Mathematically, a code is usually defined as a subset of some ambient space (usually F^n), and does therefore not specify an encoding: the mapping from the message space (usually F^k) into the code. Indeed, the encoding process is very much non-canonical: for linear codes, any matrix unimodular equivalent to a given generator matrix is also a generator matrix specifying a different encoding.

A model is therefore to have Encoder-objects (similar to Decoder objects, see below), which are constructed with the input of a given code. For linear codes, an Encoder object is quite simple and can usually just multiply the message vector with the (standard) generator matrix. This could be the EncoderStandard. Another broad encoder for linear codes would be EncoderSystematic. Contrariwise, for LDPC codes, for instance, an efficient encoder is a slightly more sophisticated algorithm.
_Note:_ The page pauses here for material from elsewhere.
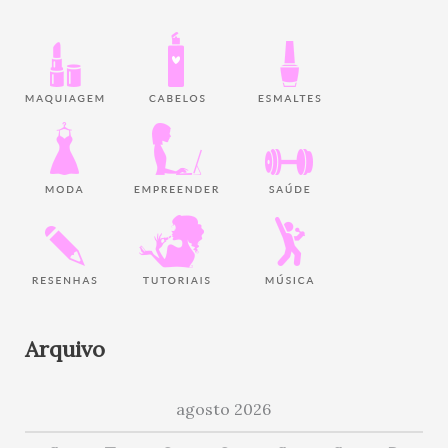
Arquivo
agosto 2026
To any Encoder for a linear code corresponds a generator matrix, and this is actually the more obvious place for such a function. If we give a generator_matrix for any linear code, we therefore have a design choice: does Code.generator_matrix return the generator_matrix of EncoderStandard called on this Code object, or does EncoderStandard reversely embody the encoder induced by Code.generator_matrix?


Decoding is intimately connected to Metrics and Channels.

Common decoding models

  • Decoding Hamming errors up to half-the-minimum distance
  • Decoding erasures
  • Decoding mixed errors/erasures
  • Soft-decoding
  • Local decoding

Multiple Decoding algorithms, testing and benchmarking

Even within a given metric (see below), a given code class can have multiple decoding algorithms, each requiring different sets of parameters and having different decoding capabilities. Furthermore, not all decoding algorithms are going to have the same signature: list decoders will return lists, soft-out will return soft codewords, LDPC-decoder might return something which is not a codeword but with most errors corrected, etc.
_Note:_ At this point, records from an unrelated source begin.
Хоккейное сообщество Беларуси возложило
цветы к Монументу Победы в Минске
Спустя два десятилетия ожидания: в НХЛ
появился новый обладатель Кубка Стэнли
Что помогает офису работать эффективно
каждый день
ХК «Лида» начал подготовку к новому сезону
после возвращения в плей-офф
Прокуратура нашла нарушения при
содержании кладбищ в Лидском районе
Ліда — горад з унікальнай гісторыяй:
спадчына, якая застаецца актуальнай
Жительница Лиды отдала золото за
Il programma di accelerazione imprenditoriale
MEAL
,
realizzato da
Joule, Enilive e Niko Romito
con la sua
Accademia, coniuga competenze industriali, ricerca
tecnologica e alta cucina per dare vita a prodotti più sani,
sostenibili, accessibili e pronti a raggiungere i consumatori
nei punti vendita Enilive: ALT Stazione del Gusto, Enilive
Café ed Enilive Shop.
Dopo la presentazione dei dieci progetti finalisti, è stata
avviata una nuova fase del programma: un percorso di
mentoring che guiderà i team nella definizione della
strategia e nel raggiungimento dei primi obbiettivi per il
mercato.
On the other hand, we would also like to have relatively general functions for testing and benchmarking decoders. Ideally, I (jsrn) would like to write something like:

sage: Algo = MyDecodingAlgo(C)
sage: test_decoding_algorithm(C, Algo)
All tests passed!
Decoding took on average 0.2141211 seconds

In the above example, Algo could be a DecodingAlgorithm object, or it could simply be a function, taking a received word in the ambient space of C and doing something to it (or failing).

I (jsrn) suggest that decoders should be implemented as objects, members of a class DecodingAlgorithm. This object can tell things about itself, such as decoding_radius and is_list_decoder, and possibly even its decoding metric (and channel). It also allows a natural place to put algorithm-specific parameters, namely in the constructor of the decoding algorithm. Lastly, and importantly, it supports pre-computation of certain values at construction time of the decoder, reducing the on-line decoding time.
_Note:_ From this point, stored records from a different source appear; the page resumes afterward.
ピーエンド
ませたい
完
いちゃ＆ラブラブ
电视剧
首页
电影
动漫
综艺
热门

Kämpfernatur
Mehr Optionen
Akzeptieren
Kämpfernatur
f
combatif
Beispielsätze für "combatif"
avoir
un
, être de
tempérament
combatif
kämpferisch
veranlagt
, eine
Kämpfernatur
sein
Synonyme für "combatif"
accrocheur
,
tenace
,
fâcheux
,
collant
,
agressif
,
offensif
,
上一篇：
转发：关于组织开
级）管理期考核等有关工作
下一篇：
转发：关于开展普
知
On the other hand, people caring less about the specific decoding algorithm should have access to a decoder directly on the code object. This should be a sensible default, chosen depending on the code, etc. One could possibly provide an optional argument for choosing between the known decoders. The decoder object would then be created and disposed of after the call, or possibly cached inside the code object.